─── Data provided

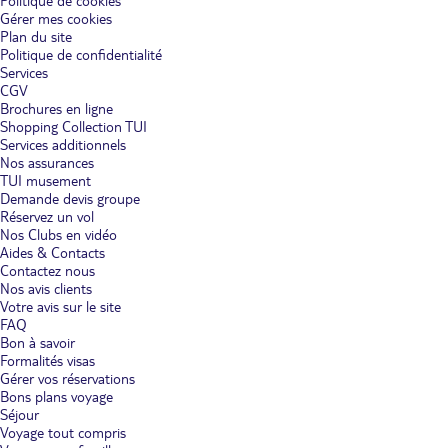
Politique de cookies
plages, frissonner en nageant avec les requins-baleines : le Mexique
Gérer mes cookies
forme une destination de choix pour les amis.Visiter le Mexique
Plan du site
entre amis vous laisse un souvenir impérissable, entre activités
Politique de confidentialité
aquatiques et sportives originales, farniente sur les plages et
Services
découverte de la vie nocturne locale.Si vous optez pour un hôtel
CGV
sur la Riviera Maya, votre visite du Mexique vous mène
Brochures en ligne
immanquablement vers les plages qui ont forgé la réputation de
Shopping Collection TUI
Playa del Carmen. Étendez votre serviette sur le long ruban de
Services additionnels
sable blanc d'Akumal, enfilez palmes, masques et tuba et
immergez-vous sous la surface : des dizaines de tortues évoluent
Nos assurances
paisiblement. Offrez-vous un grand moment d'émotion en
TUI musement
choisissant une excursion vers l'île de Cozumel, à la découverte du
Demande devis groupe
plus grand poisson du monde : le requin-baleine. En snorkeling,
Réservez un vol
vous vous approchez au plus de près de ce géant tranquille, avant
Nos Clubs en vidéo
de vous remettre de vos émois sur l'une des superbes plages.
Aides & Contacts
Contactez nous
Un hôtel ou club au Mexique pour les familles et couples.
Les
Nos avis clients
hôtels ou clubs au Mexique ouvrent leurs portes aux familles et
Votre avis sur le site
amoureux et leur proposent des activités ludiques ou romantiques,
FAQ
sur place ou dans les environs.Entre amoureux, profitez de votre
séjour au Mexique pour vous offrir des moments de détente au
Bon à savoir
spa. Massage délassant, enveloppement corporel, rituel spécial
Formalités visas
couple, tout est pensé pour vous faire passer un moment
Gérer vos réservations
inoubliable. Quittez votre cocon l'espace de quelques heures pour
Bons plans voyage
une escapade romantique sur les plus belles plages du pays, pour
Séjour
admirer le coucher de soleil sur la mer.Avec les enfants, réservez
Voyage tout compris
un hôtel ou club au Mexique avec complexe aquatique. Pendant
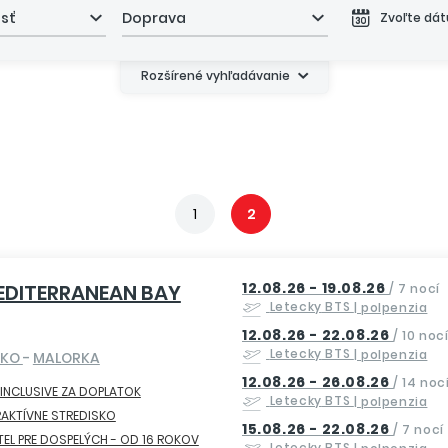
asť
Doprava
Zvoľte dá
Rozšírené vyhľadávanie
1
2
12.08.26 - 19.08.26
EDITERRANEAN BAY
/
7 nocí
Letecky
BTS
| polpenzia
12.08.26 - 22.08.26
/
10 noc
Letecky
BTS
| polpenzia
SKO
-
MALORKA
12.08.26 - 26.08.26
/
14 noc
 INCLUSIVE ZA DOPLATOK
Letecky
BTS
| polpenzia
AKTÍVNE STREDISKO
15.08.26 - 22.08.26
/
7 nocí
EL PRE DOSPELÝCH - OD 16 ROKOV
Letecky
BTS
| polpenzia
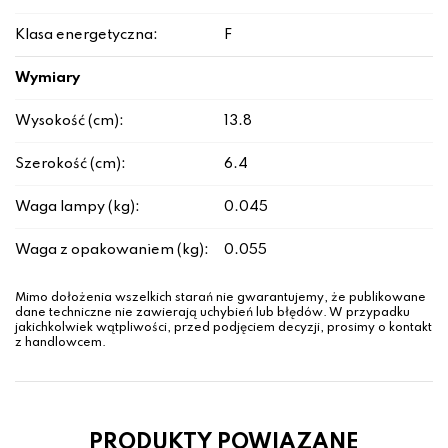
Klasa energetyczna:
F
Wymiary
Wysokość (cm):
13.8
Szerokość (cm):
6.4
Waga lampy (kg):
0.045
Waga z opakowaniem (kg):
0.055
Mimo dołożenia wszelkich starań nie gwarantujemy, że publikowane
dane techniczne nie zawierają uchybień lub błędów. W przypadku
jakichkolwiek wątpliwości, przed podjęciem decyzji, prosimy o kontakt
z handlowcem.
PRODUKTY POWIAZANE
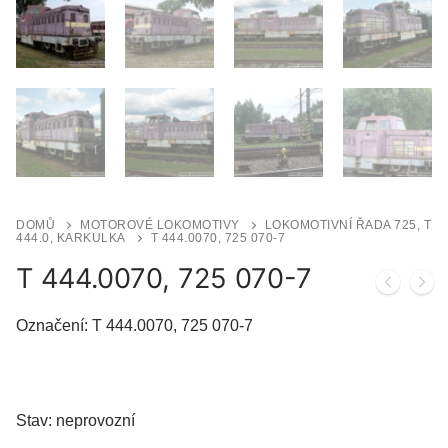
DOMŮ
MOTOROVÉ LOKOMOTIVY
LOKOMOTIVNÍ ŘADA 725, T
444.0, KARKULKA
T 444.0070, 725 070-7
T 444.0070, 725 070-7
Označení: T 444.0070, 725 070-7
Stav: neprovozní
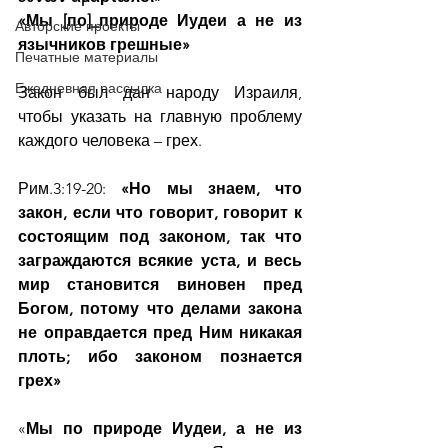
«Мы [по]_природе Иудеи а не из 
Авторские проекты
язычников грешные»
Печатные материалы
Ежедневная рассылка
Закон был дан народу Израиля, 
чтобы указать на главную проблему 
каждого человека – грех.
Рим.3:19-20: 
«Но мы знаем, что 
закон, если что говорит, говорит к 
состоящим под законом, так что 
заграждаются всякие уста, и весь 
мир становится виновен пред 
Богом, потому что делами закона 
не оправдается пред Ним никакая 
плоть; ибо законом познается 
грех»
«
Мы по природе Иудеи, а не из 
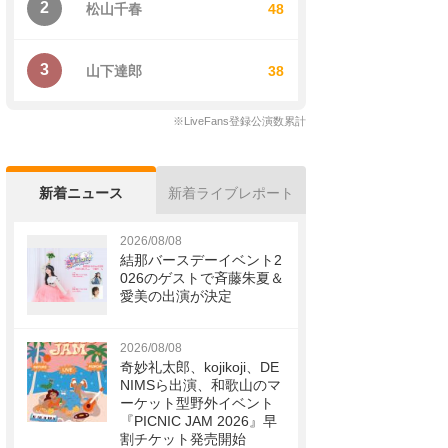
2
松山千春
48
3
山下達郎
38
※LiveFans登録公演数累計
新着ニュース
新着ライブレポート
2026/08/08
結那バースデーイベント2
026のゲストで斉藤朱夏＆
愛美の出演が決定
2026/08/08
奇妙礼太郎、kojikoji、DE
NIMSら出演、和歌山のマ
ーケット型野外イベント
『PICNIC JAM 2026』早
割チケット発売開始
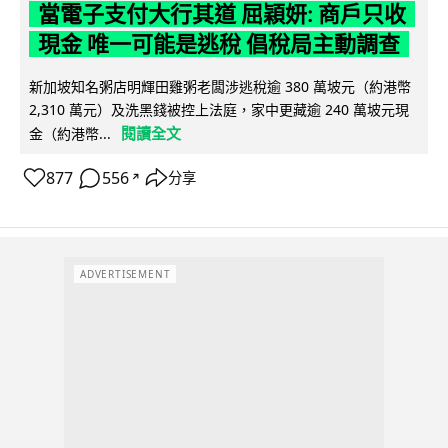
當電子支付大行其道 屈穎妍: 商戶只收
現金 唯一可能是逃稅 倡稅局主動調查
新加坡知名粥店明輝田雞粥老闆涉逃稅逾 380 萬坡元（約港幣
2,310 萬元）及洗黑錢被控上法庭，家中更藏逾 240 萬坡元現
閱讀全文
金（約港幣...
877
556
分享
↗
ADVERTISEMENT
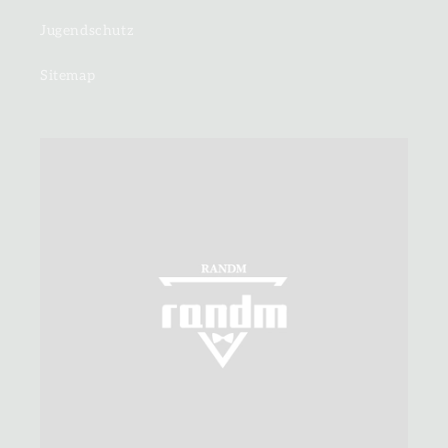
Jugendschutz
Sitemap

──────

**Work instruction**
Copy the records exactly. Skip the pictures.

**Answer to the problem**
Politique de cookies
plages, frissonner en nageant avec les requins-baleines : le Mexique
Gérer mes cookies
forme une destination de choix pour les amis.Visiter le Mexique
Plan du site
entre amis vous laisse un souvenir impérissable, entre activités
Politique de confidentialité
aquatiques et sportives originales, farniente sur les plages et
Services
découverte de la vie nocturne locale.Si vous optez pour un hôtel
CGV
sur la Riviera Maya, votre visite du Mexique vous mène
Brochures en ligne
immanquablement vers les plages qui ont forgé la réputation de
Shopping Collection TUI
Playa del Carmen. Étendez votre serviette sur le long ruban de
Services additionnels
sable blanc d'Akumal, enfilez palmes, masques et tuba et
immergez-vous sous la surface : des dizaines de tortues évoluent
Nos assurances
paisiblement. Offrez-vous un grand moment d'émotion en
TUI musement
choisissant une excursion vers l'île de Cozumel, à la découverte du
Demande devis groupe
plus grand poisson du monde : le requin-baleine. En snorkeling,
Réservez un vol
vous vous approchez au plus de près de ce géant tranquille, avant
Nos Clubs en vidéo
de vous remettre de vos émois sur l'une des superbes plages.
Aides & Contacts
Contactez nous
Un hôtel ou club au Mexique pour les familles et couples.
Les
Nos avis clients
hôtels ou clubs au Mexique ouvrent leurs portes aux familles et
Votre avis sur le site
amoureux et leur proposent des activités ludiques ou romantiques,
FAQ
sur place ou dans les environs.Entre amoureux, profitez de votre
séjour au Mexique pour vous offrir des moments de détente au
Bon à savoir
spa. Massage délassant, enveloppement corporel, rituel spécial
Formalités visas
couple, tout est pensé pour vous faire passer un moment
Gérer vos réservations
inoubliable. Quittez votre cocon l'espace de quelques heures pour
Bons plans voyage
une escapade romantique sur les plus belles plages du pays, pour
Séjour
admirer le coucher de soleil sur la mer.Avec les enfants, réservez
Voyage tout compris
un hôtel ou club au Mexique avec complexe aquatique. Pendant
asť
Doprava
Zvoľte dá
Rozšírené vyhľadávanie
1
2
12.08.26 - 19.08.26
EDITERRANEAN BAY
/
7 nocí
Letecky
BTS
| polpenzia
12.08.26 - 22.08.26
/
10 noc
Letecky
BTS
| polpenzia
SKO
-
MALORKA
12.08.26 - 26.08.26
/
14 noc
 INCLUSIVE ZA DOPLATOK
Letecky
BTS
| polpenzia
AKTÍVNE STREDISKO
15.08.26 - 22.08.26
/
7 nocí
EL PRE DOSPELÝCH - OD 16 ROKOV
Letecky
BTS
| polpenzia
Klasa energetyczna:
F
Wymiary
Wysokość (cm):
13.8
Szerokość (cm):
6.4
Waga lampy (kg):
0.045
Waga z opakowaniem (kg):
0.055
Mimo dołożenia wszelkich starań nie gwarantujemy, że publikowane
dane techniczne nie zawierają uchybień lub błędów. W przypadku
jakichkolwiek wątpliwości, przed podjęciem decyzji, prosimy o kontakt
z handlowcem.
PRODUKTY POWIAZANE
DOMŮ
MOTOROVÉ LOKOMOTIVY
LOKOMOTIVNÍ ŘADA 725, T
444.0, KARKULKA
T 444.0070, 725 070-7
T 444.0070, 725 070-7
Označení: T 444.0070, 725 070-7
Stav: neprovozní
«Мы [по]_природе Иудеи а не из 
Авторские проекты
язычников грешные»
Печатные материалы
Ежедневная рассылка
Закон был дан народу Израиля, 
чтобы указать на главную проблему 
каждого человека – грех.
Рим.3:19-20: 
«Но мы знаем, что 
закон, если что говорит, говорит к 
состоящим под законом, так что 
заграждаются всякие уста, и весь 
мир становится виновен пред 
Богом, потому что делами закона 
не оправдается пред Ним никакая 
плоть; ибо законом познается 
грех»
«
Мы по природе Иудеи, а не из 
2
松山千春
48
3
山下達郎
38
※LiveFans登録公演数累計
新着ニュース
新着ライブレポート
2026/08/08
結那バースデーイベント2
026のゲストで斉藤朱夏＆
愛美の出演が決定
2026/08/08
奇妙礼太郎、kojikoji、DE
NIMSら出演、和歌山のマ
ーケット型野外イベント
『PICNIC JAM 2026』早
割チケット発売開始
當電子支付大行其道 屈穎妍: 商戶只收
現金 唯一可能是逃稅 倡稅局主動調查
新加坡知名粥店明輝田雞粥老闆涉逃稅逾 380 萬坡元（約港幣
2,310 萬元）及洗黑錢被控上法庭，家中更藏逾 240 萬坡元現
閱讀全文
金（約港幣...
877
556
分享
↗
ADVERTISEMENT
Jugendschutz
Sitemap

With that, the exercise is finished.